Salvador Sarmiento, a commissioner of the Orange Superior Court from July 11, 1997 to August 6, 2003, and a judge of the court from August 7, 2003 to the present, is accused of willful misconduct in office, conduct prejudicial to the administration of justice that brings the judicial office into disrepute, and improper action, meaning that he could be removed from the bench if the commission finds the charges true following formal proceedings.
A panel of three sitting or retired judges will now be appointed by the state Supreme Court to conduct an evidentiary hearing into the charges.
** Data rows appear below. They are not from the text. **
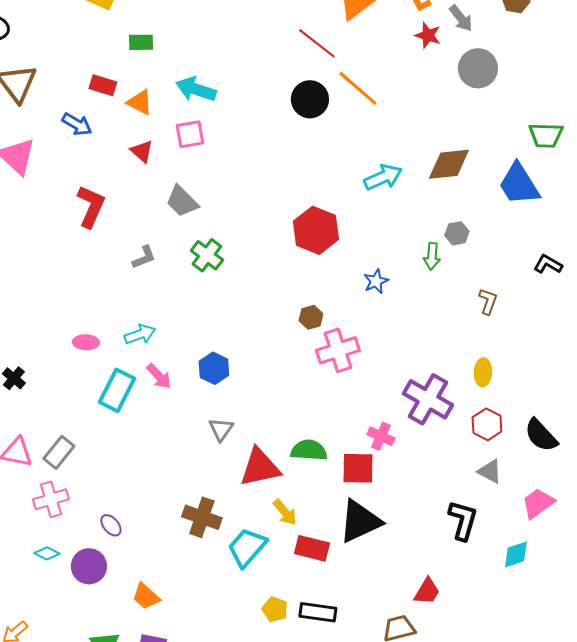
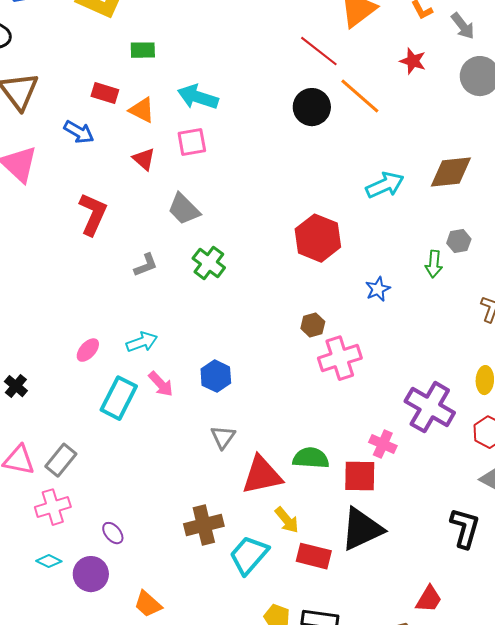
red star: (428, 35) -> (413, 61), moved
pink ellipse: (86, 342) -> (88, 350), turned -50
brown cross: (202, 517) -> (204, 525), turned -33

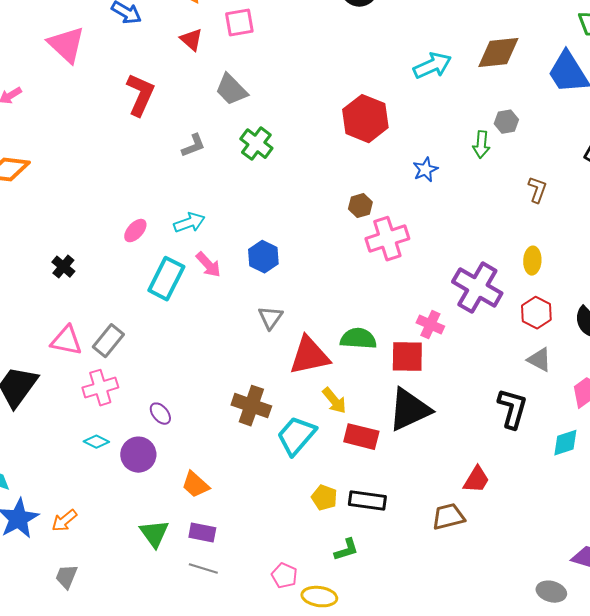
brown cross: (204, 525) -> (251, 406), turned 33

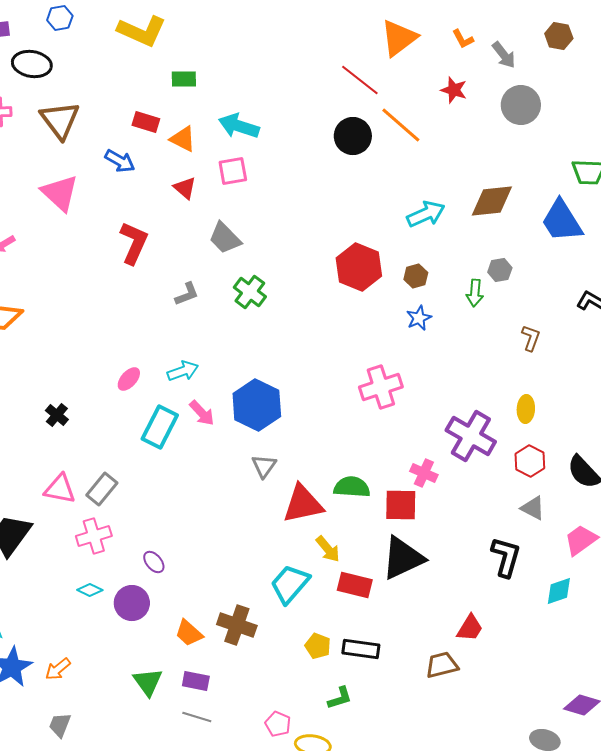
brown hexagon: (360, 206) -> (416, 276), moved
blue hexagon: (263, 257) -> (257, 405), size x1.6
brown cross: (251, 406) -> (237, 625), moved

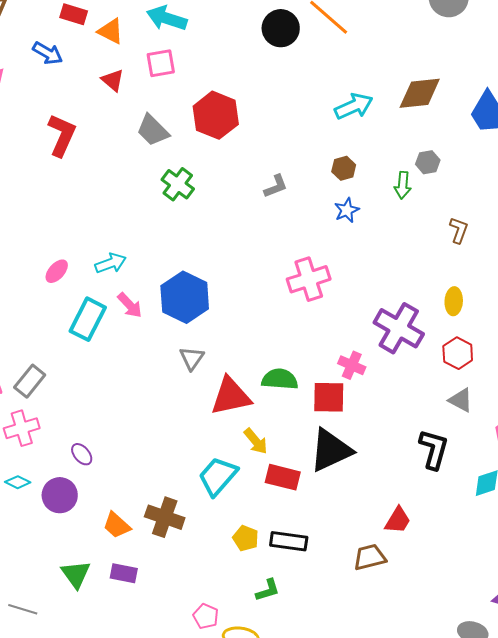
red hexagon: (359, 267) -> (216, 115), moved
gray L-shape: (187, 294) -> (276, 186), moved
gray line: (197, 717) -> (23, 609), moved

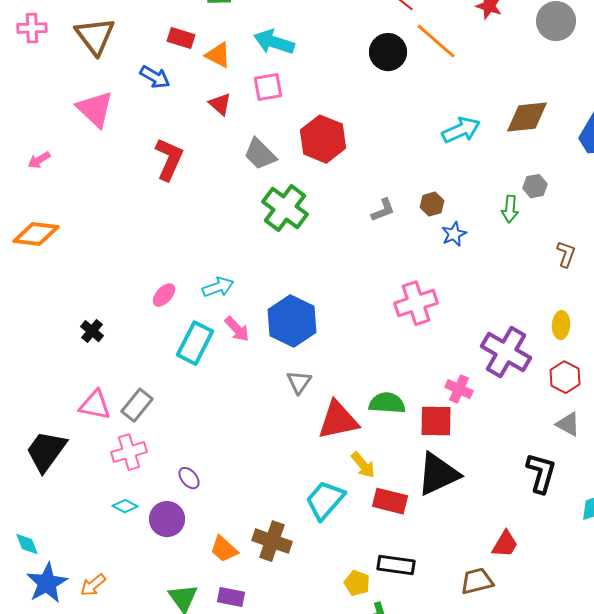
brown hexagon: (344, 168) -> (432, 204), moved
green cross: (178, 184) -> (285, 208), size x1.4
yellow pentagon: (246, 538) -> (357, 583), moved

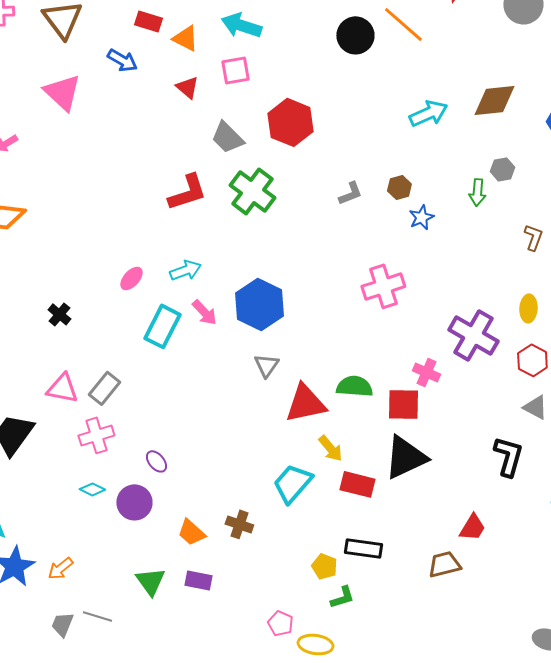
red L-shape: (169, 159) -> (187, 192), moved, turned 48
brown cross: (272, 541) -> (239, 524), size x0.7

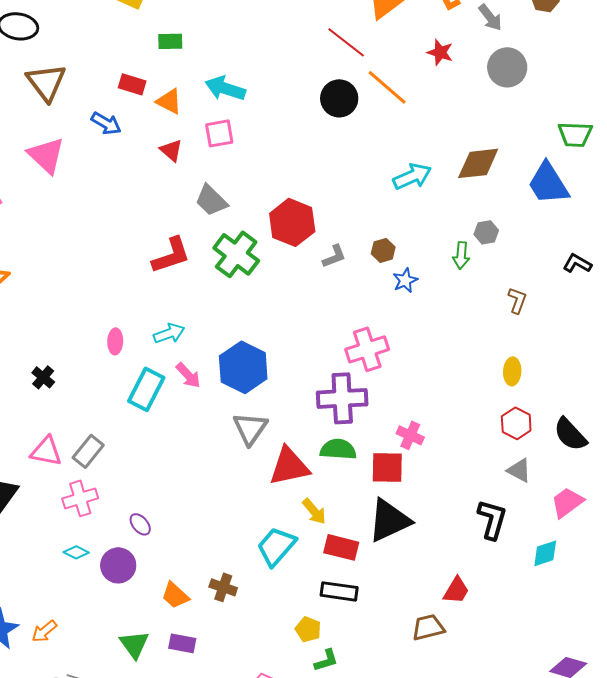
red hexagon: (290, 122) -> (292, 222), moved
pink ellipse: (131, 278) -> (115, 341), turned -40
purple cross: (473, 335) -> (342, 398), moved, turned -33
gray triangle: (266, 365) -> (250, 428), size x1.4
black rectangle: (363, 548) -> (339, 591), moved

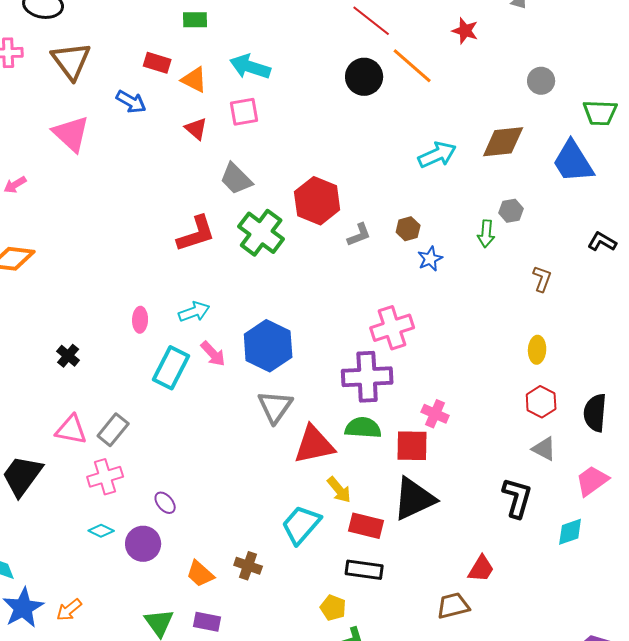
gray circle: (507, 67) -> (541, 81), moved, size x0.7
black semicircle: (570, 434) -> (595, 413), turned 48

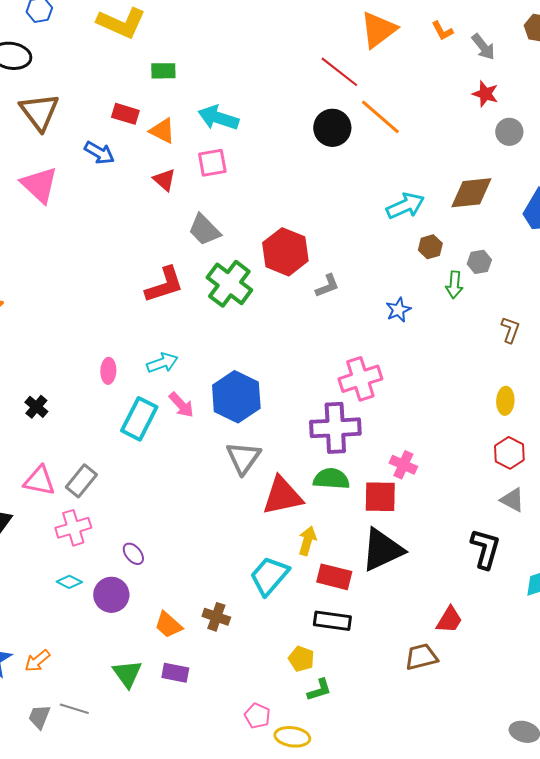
red star: (465, 31) -> (485, 94), moved
brown hexagon: (408, 229) -> (430, 247), moved
yellow arrow: (339, 490) -> (307, 541), turned -124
If the charges are proven by clear and convincing evidence, the commission could order Sarmiento’s removal from office or impose a lesser penalty, such as censure.
Cited by Police
The commission explained in a notice of formal proceedings that the judge’s wife was cited by Santa Ana police on Nov. 18, 2010, for failing to yield to a pedestrian in a crosswalk, but that she failed to pay the $234 bail or appear in court by the Jan. 19, 2011 deadline and the matter was sent to the court’s collection unit.
The commission alleges that Sarmiento approached the traffic commissioner, Carmen Luege, in February of last year and asked her to vacate the $300 civil assessment that had been added to the ticket as a result of the non-appearance.
The commission explained:
“The commissioner responded by telling you that she had to get back to court and would get back to you. You then took out a folded-up piece of paper and placed it on the commissioner’s desk, without saying what it was. It was the minutes for your wife’s ticket. The commissioner returned to her courtroom and you left her chambers.
“In the afternoon, after your calendar was concluded, you gave the courtroom clerk assigned to your department that day copy of the courtesy notice for your wife’s ticket, and asked him to check the status of the ticket. The clerk accessed the ticket information, and told you that the last action taken was the addition of the [civil assessment]. You responded that you were going to talk to ‘Carmen.’
You then returned unannounced to the chambers of Commissioner Luege.”
Sarmiento, the CJP said, then asked if he could “at least get [a] trial date.” The commissioner eventually instructed the clerk to set a trial date, and the judge’s wife appeared, pled guilty, and paid the full fine, including the civil assessment.
The judge is represented by Los Angeles attorney Randall A. Miller. His formal response to the charges is due March 12.